The process of aging results in progressive impairment of functional components and alteration of nonlinear coupling amongst them, which in turn impairs the ability of these control mechanisms to maintain a high level of complexity (Lipsitz & Goldberger, 1992). Due to these effects, the physiological functions no longer show multitudes of variations but slowly settle down to a more regular nature. This results in reduced nonlinear heart rate fluctuations (Beckers, Verheyden & Aubert, 2006) and a progressive loss of complexity in RR interval variability from middle age to old age (Pikkujämsä et al., 1999). This has motivated researchers to employ complexity measures (such as approximate entropy, Lempel–Ziv complexity and other informationtheoretic and complexity measures) to study cardiac aging, as such measures are known to aid the detection of the regularity inherent in the cardiac time series.

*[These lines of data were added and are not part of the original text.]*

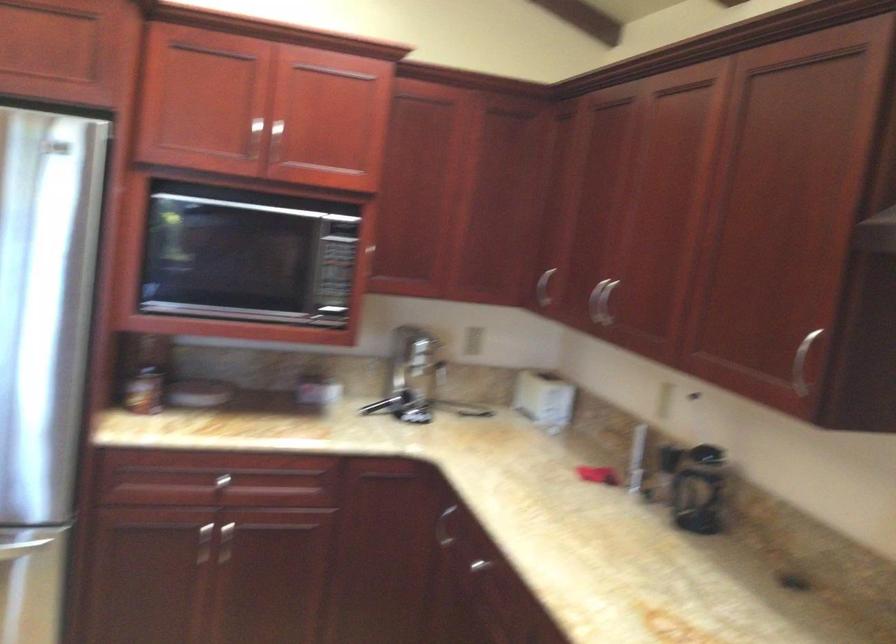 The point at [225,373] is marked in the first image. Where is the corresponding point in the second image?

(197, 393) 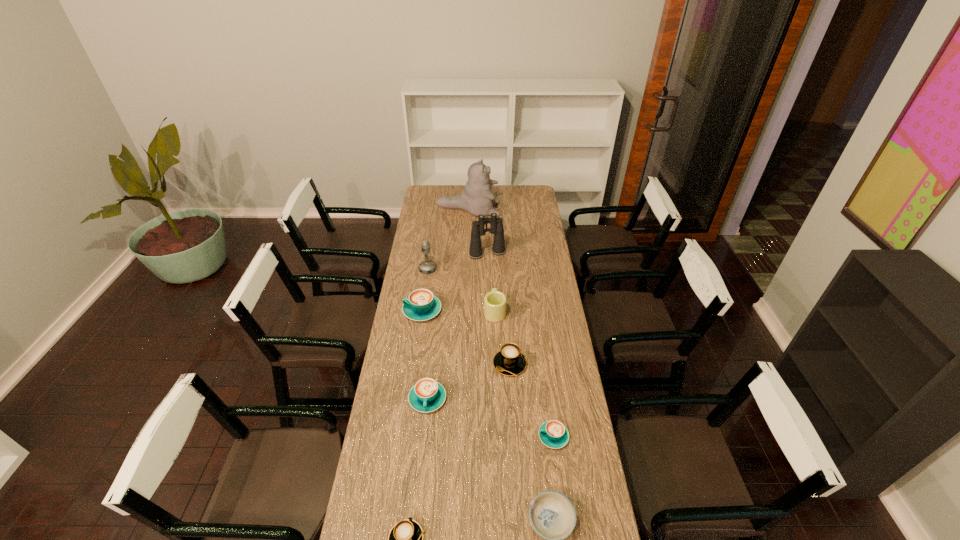 Identify the location of free spot between the second nearest turquoise cappuccino and the mug. The image size is (960, 540). (461, 355).

The height and width of the screenshot is (540, 960). Find the location of `object that ranks as the closest to the biggest turquoise cappuccino`. object that ranks as the closest to the biggest turquoise cappuccino is located at coordinates (427, 266).

This screenshot has height=540, width=960. Identify the location of the third closest object to the ninth shortest object. (494, 302).

Identify which cappuccino is the fourth nearest to the second nearest turquoise cappuccino. Please provide its 2D coordinates. Your answer should be formatted as a tuple, i.e. [(x, y)], where the tuple contains the x and y coordinates of a point satisfying the conditions above.

[(405, 539)]

Locate which cappuccino ranks in proximity to the ninth nearest object. Please provide its 2D coordinates. Your answer should be formatted as a tuple, i.e. [(x, y)], where the tuple contains the x and y coordinates of a point satisfying the conditions above.

[(421, 305)]

Where is `turquoise cappuccino that is the nearest to the second tallest object`? The height and width of the screenshot is (540, 960). turquoise cappuccino that is the nearest to the second tallest object is located at coordinates (421, 305).

Locate which turquoise cappuccino ranks second in proximity to the nearest turquoise cappuccino. Please provide its 2D coordinates. Your answer should be formatted as a tuple, i.e. [(x, y)], where the tuple contains the x and y coordinates of a point satisfying the conditions above.

[(421, 305)]

Locate an element on the screen. vacant space that satisfies the following two spatial constraints: 1. with the handle on the side of the mug; 2. on the face of the cat is located at coordinates (492, 210).

This screenshot has width=960, height=540. Identify the location of free spot that satisfies the following two spatial constraints: 1. with the handle on the side of the fourth tallest object; 2. on the face of the farthest object. (492, 210).

Where is `free space that satisfies the following two spatial constraints: 1. on the face of the farthest object; 2. with the handle on the right side of the third nearest cappuccino`? This screenshot has width=960, height=540. free space that satisfies the following two spatial constraints: 1. on the face of the farthest object; 2. with the handle on the right side of the third nearest cappuccino is located at coordinates (462, 399). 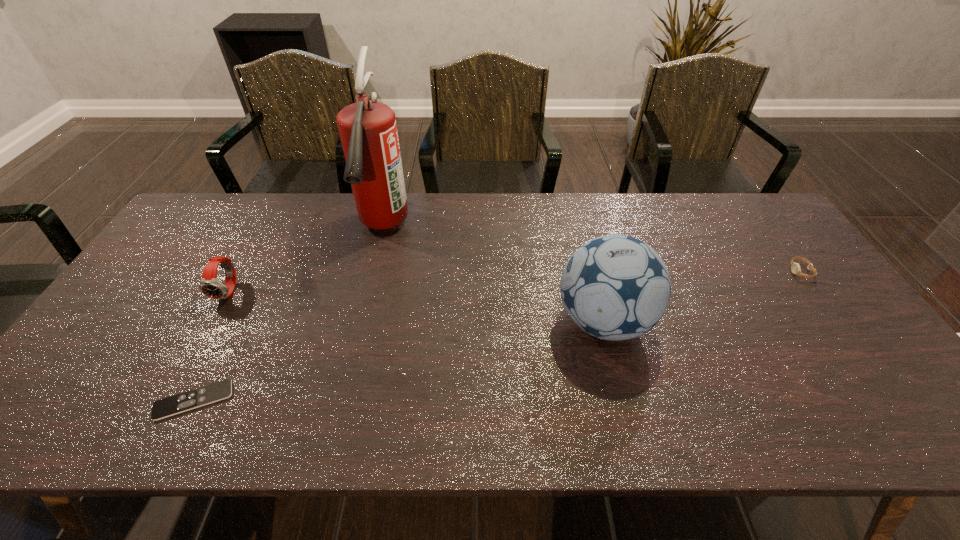 Identify the location of vacant space located 0.190m at the nozzle of the fire extinguisher. (360, 322).

Find the location of `free space located on the side with brand of the soccer ball`. free space located on the side with brand of the soccer ball is located at coordinates (486, 321).

Where is `vacant area situated 0.220m on the side with brand of the soccer ball`? This screenshot has height=540, width=960. vacant area situated 0.220m on the side with brand of the soccer ball is located at coordinates (470, 321).

Where is `blank space located on the side with brand of the soccer ball`? Image resolution: width=960 pixels, height=540 pixels. blank space located on the side with brand of the soccer ball is located at coordinates pos(420,321).

You are a GUI agent. You are given a task and a screenshot of the screen. Output one action in this format:
    pyautogui.click(x=<x>, y=<y>)
    Task: Click on the blank space located on the face of the taller watch
    The width and height of the screenshot is (960, 540).
    Given the screenshot: What is the action you would take?
    pyautogui.click(x=149, y=437)

Identify the location of vacant space situated 0.120m on the face of the right watch. tap(750, 272).

Where is `vacant space situated 0.260m on the face of the right watch`? Image resolution: width=960 pixels, height=540 pixels. vacant space situated 0.260m on the face of the right watch is located at coordinates (x=702, y=272).

I want to click on vacant space located on the face of the right watch, so click(x=671, y=272).

This screenshot has width=960, height=540. I want to click on free space located 0.260m on the right of the shortest object, so click(346, 400).

This screenshot has height=540, width=960. I want to click on object that is at the far edge, so click(x=368, y=131). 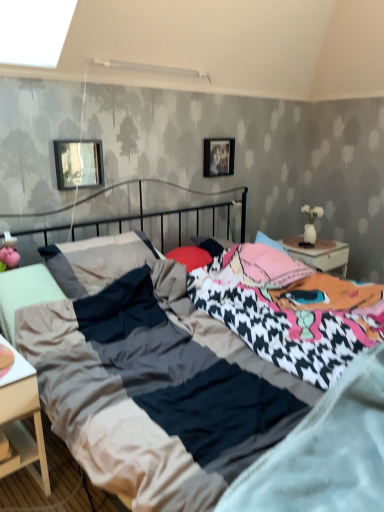 Question: Is white matte nightstand at lower left wider than metallic rectangular frame at upper left, positioned as the 2th picture frame in right-to-left order?

Choices:
 (A) no
 (B) yes

Answer: (B)

Question: Is white matte nightstand at lower left oriented towards metallic rectangular frame at upper left, which appears as the first picture frame when viewed from the front?

Choices:
 (A) yes
 (B) no

Answer: (B)

Question: Is white matte nightstand at lower left far away from metallic rectangular frame at upper left, which appears as the first picture frame when viewed from the front?

Choices:
 (A) no
 (B) yes

Answer: (B)

Question: Can you confirm if white matte nightstand at lower left is taller than metallic rectangular frame at upper left, positioned as the 2th picture frame in right-to-left order?

Choices:
 (A) no
 (B) yes

Answer: (B)

Question: Is the depth of white matte nightstand at lower left less than that of metallic rectangular frame at upper left, positioned as the 2th picture frame in right-to-left order?

Choices:
 (A) no
 (B) yes

Answer: (B)

Question: Is white matte nightstand at lower left touching metallic rectangular frame at upper left, which appears as the first picture frame when viewed from the front?

Choices:
 (A) no
 (B) yes

Answer: (A)

Question: Is soft cotton mattress at center at the right side of metallic rectangular frame at upper left, which appears as the first picture frame when viewed from the front?

Choices:
 (A) yes
 (B) no

Answer: (A)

In order to capture this reduction in complexity of cardiovascular dynamics, researchers have employed a variety of techniques such as approximate entropy (Kaplan et al., 1991), fractal measures (Glenny et al., 1991; Iyengar et al., 1996), multivariate embedding methods (Porta et al., 2014), bandlimited transfer entropy (Nemati et al., 2013), multifractality and wavelet analysis (Humeau et al., 2008). Most of these algorithms require a minimum amount of data to yield meaningful results and at the same time require that the data be stationary. For physiological data, this may be contradictory as, longer the data set, the more the transitions between different regulatory states, thus giving rise to nonstationarities. Also, longer measurement data may not be practically available (or reliable) for a number of reasons. Furthermore, long data sets are not able to track fast changes in the respective regulations (TF of the European Society of Cardiology, 1996). For HRV analysis, the Task Force of the European Society of Cardiology and the North American Society of Pacing Electrophysiology (TF of the European Society of Cardiology, 1996) recommends using only shortterm ECG recordings. Hence it is imperative that we use short data lengths for analysis purposes.
Theoretically speaking, use of short data sequences should not pose any problem since heart beat variability time series possess a fractal nature that will enable us to fully characterize the structure with only a limited number of data points. But when it comes to practical implementation, it is difficult since most algorithms require minimum amount of data to effectively analyze and produce acceptable results. For example, information theoretic measures based on Shannon entropy utilize the probability of occurrence of data points which makes it practical only when dealing with huge length of data (Ebeling, Steuer & Titchener, 2001).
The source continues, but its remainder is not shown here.